**ACTIVITY:** The answer must consist solely of the lines from the line with "Le 08 avril 2015 par" to the end of the data below, transcribed exactly and with no pictures.

**THE INPUT:**
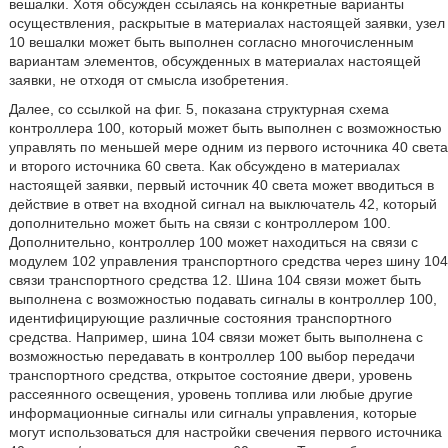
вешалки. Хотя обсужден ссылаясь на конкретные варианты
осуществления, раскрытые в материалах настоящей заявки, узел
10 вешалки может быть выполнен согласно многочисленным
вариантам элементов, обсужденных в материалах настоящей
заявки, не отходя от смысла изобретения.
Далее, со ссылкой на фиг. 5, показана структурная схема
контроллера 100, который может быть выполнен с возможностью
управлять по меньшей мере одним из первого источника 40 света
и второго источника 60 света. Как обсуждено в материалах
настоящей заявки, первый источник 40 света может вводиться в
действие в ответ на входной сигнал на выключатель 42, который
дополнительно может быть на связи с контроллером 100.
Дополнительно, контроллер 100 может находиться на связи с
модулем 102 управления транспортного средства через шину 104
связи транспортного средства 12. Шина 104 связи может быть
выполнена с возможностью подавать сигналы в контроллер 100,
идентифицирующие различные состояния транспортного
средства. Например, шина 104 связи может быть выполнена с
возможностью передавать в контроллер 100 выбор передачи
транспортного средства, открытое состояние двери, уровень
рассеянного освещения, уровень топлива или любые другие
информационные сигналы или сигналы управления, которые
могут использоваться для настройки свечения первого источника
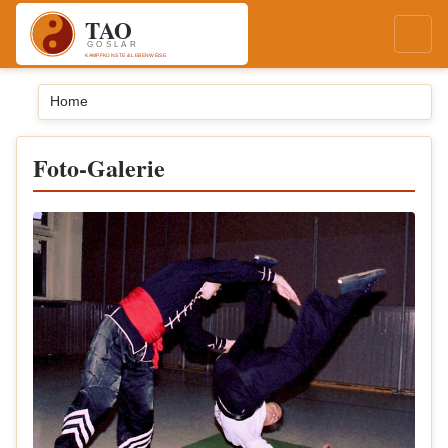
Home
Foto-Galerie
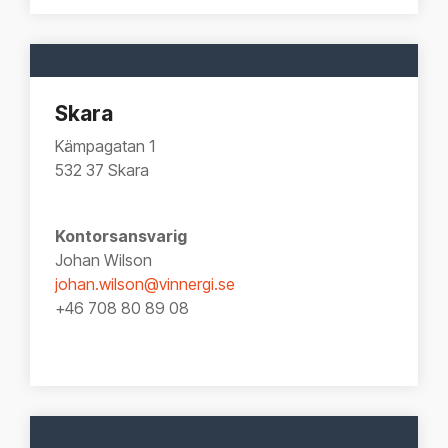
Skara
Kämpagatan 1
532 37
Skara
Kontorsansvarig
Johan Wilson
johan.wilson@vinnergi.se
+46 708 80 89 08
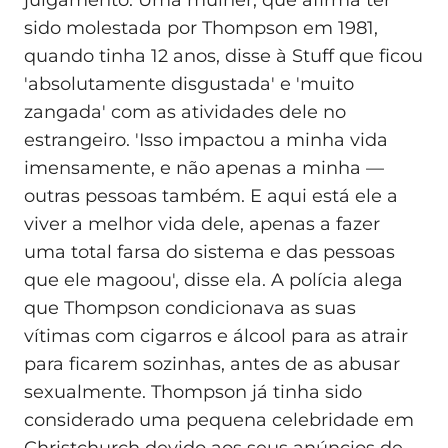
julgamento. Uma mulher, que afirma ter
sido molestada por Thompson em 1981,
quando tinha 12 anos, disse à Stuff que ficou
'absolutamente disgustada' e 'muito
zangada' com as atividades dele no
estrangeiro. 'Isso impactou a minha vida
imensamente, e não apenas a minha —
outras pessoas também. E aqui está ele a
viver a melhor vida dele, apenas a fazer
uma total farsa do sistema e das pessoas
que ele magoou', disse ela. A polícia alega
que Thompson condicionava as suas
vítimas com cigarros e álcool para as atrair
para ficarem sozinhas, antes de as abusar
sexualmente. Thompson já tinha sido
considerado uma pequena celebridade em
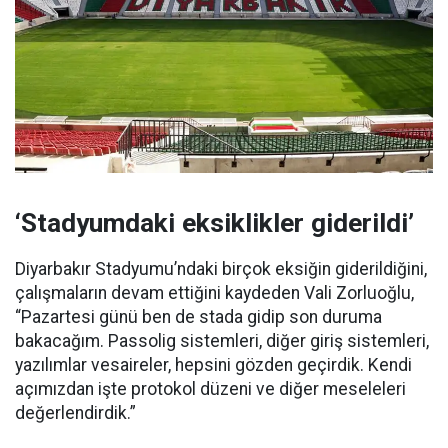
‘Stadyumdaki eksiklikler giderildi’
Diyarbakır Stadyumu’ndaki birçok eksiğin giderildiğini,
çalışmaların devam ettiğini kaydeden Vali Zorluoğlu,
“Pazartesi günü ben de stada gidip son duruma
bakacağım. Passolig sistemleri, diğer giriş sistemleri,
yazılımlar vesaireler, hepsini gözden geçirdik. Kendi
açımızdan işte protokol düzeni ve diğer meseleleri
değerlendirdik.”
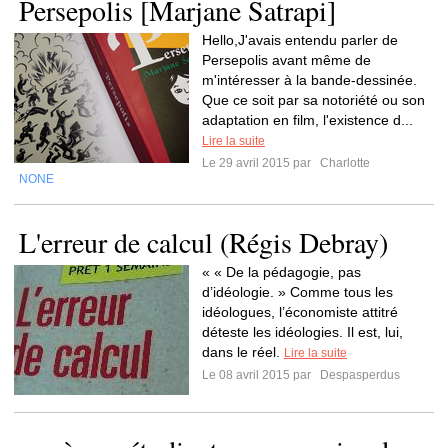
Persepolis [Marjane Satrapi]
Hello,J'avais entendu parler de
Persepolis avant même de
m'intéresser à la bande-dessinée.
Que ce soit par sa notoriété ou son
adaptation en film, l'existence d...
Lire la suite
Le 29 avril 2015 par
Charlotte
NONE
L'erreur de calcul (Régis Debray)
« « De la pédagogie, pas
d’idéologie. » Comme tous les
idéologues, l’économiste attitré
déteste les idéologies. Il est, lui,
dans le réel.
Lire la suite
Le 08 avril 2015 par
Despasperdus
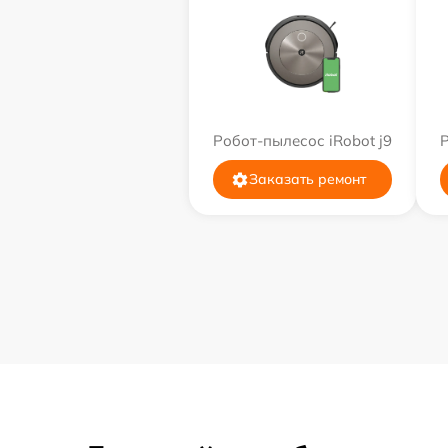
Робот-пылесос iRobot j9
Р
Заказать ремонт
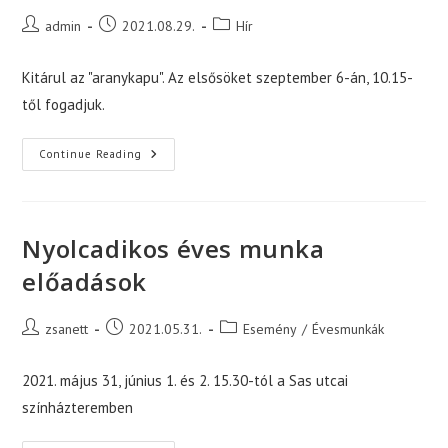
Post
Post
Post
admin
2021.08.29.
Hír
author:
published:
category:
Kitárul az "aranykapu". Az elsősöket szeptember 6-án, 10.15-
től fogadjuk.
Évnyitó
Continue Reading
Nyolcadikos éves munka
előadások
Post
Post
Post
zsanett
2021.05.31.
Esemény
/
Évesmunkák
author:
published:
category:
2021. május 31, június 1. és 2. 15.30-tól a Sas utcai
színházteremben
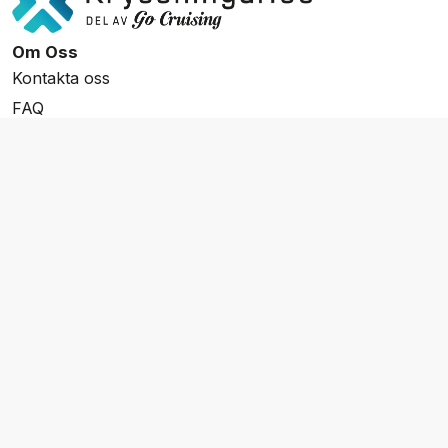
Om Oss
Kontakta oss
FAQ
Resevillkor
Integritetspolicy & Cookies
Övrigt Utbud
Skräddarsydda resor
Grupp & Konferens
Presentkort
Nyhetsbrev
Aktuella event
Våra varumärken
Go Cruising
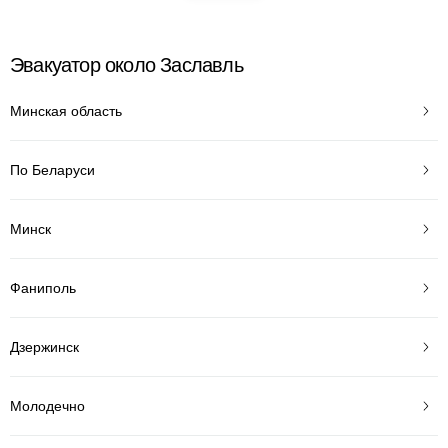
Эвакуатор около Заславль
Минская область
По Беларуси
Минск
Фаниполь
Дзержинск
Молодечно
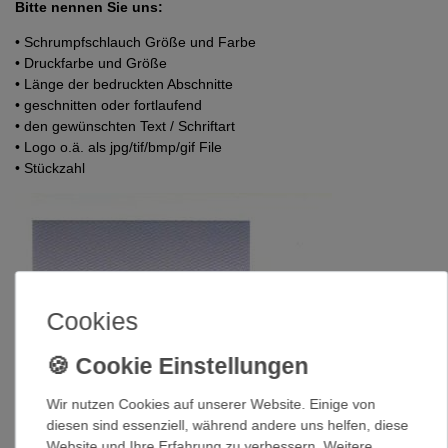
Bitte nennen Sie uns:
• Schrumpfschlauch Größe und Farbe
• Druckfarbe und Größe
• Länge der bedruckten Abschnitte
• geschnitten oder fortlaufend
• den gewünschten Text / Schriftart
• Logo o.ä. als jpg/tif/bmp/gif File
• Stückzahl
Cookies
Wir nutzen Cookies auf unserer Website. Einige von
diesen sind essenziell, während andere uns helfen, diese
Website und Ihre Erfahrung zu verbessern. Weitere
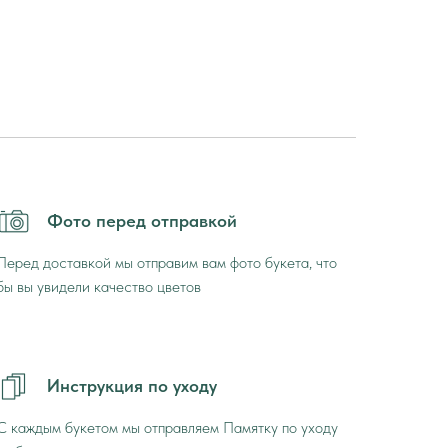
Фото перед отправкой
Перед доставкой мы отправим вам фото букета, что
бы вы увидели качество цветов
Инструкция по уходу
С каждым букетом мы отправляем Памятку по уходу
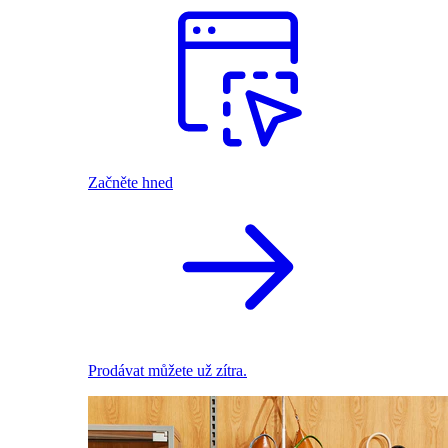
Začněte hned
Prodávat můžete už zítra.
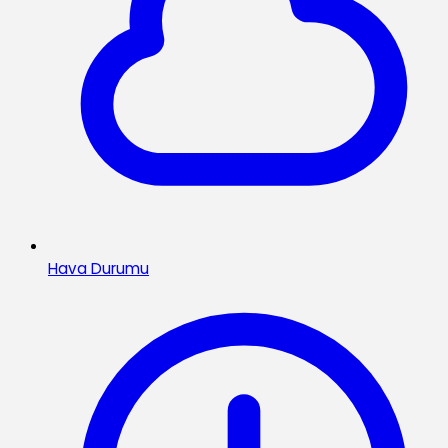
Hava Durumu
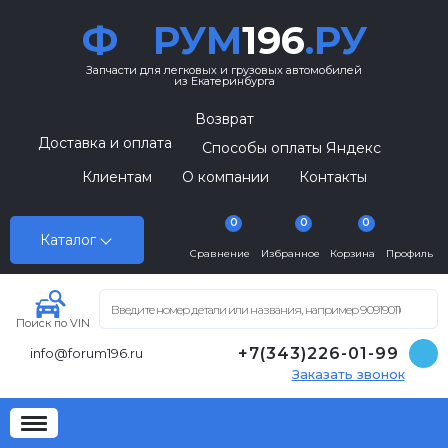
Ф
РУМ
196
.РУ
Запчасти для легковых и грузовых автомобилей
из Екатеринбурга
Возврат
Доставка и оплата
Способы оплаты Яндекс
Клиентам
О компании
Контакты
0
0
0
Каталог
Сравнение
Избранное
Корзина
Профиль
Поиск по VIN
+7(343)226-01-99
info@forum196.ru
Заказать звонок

**FINISHED TASK:**
Le 08 avril 2015 par
Despasperdus
Робот-пылесос iRobot j9
Р
Заказать ремонт
Post
Post
Post
admin
2021.08.29.
Hír
author:
published:
category:
Kitárul az "aranykapu". Az elsősöket szeptember 6-án, 10.15-
től fogadjuk.
Évnyitó
Continue Reading
Nyolcadikos éves munka
előadások
Post
Post
Post
zsanett
2021.05.31.
Esemény
/
Évesmunkák
author:
published:
category:
2021. május 31, június 1. és 2. 15.30-tól a Sas utcai
színházteremben
Om Oss
Kontakta oss
FAQ
Resevillkor
Integritetspolicy & Cookies
Övrigt Utbud
Skräddarsydda resor
Grupp & Konferens
Presentkort
Nyhetsbrev
Aktuella event
Våra varumärken
Go Cruising
Эвакуатор около Заславль
Минская область
По Беларуси
Минск
Фаниполь
Дзержинск
Молодечно
Bitte nennen Sie uns:
• Schrumpfschlauch Größe und Farbe
• Druckfarbe und Größe
• Länge der bedruckten Abschnitte
• geschnitten oder fortlaufend
• den gewünschten Text / Schriftart
• Logo o.ä. als jpg/tif/bmp/gif File
• Stückzahl
Cookies
Wir nutzen Cookies auf unserer Website. Einige von
diesen sind essenziell, während andere uns helfen, diese
Website und Ihre Erfahrung zu verbessern. Weitere
Фото перед отправкой
Перед доставкой мы отправим вам фото букета, что
бы вы увидели качество цветов
Инструкция по уходу
С каждым букетом мы отправляем Памятку по уходу
Začněte hned
Prodávat můžete už zítra.
Hava Durumu
Ф
РУМ
196
.РУ
Запчасти для легковых и грузовых автомобилей
из Екатеринбурга
Возврат
Доставка и оплата
Способы оплаты Яндекс
Клиентам
О компании
Контакты
0
0
0
Каталог
Сравнение
Избранное
Корзина
Профиль
Поиск по VIN
+7(343)226-01-99
info@forum196.ru
Заказать звонок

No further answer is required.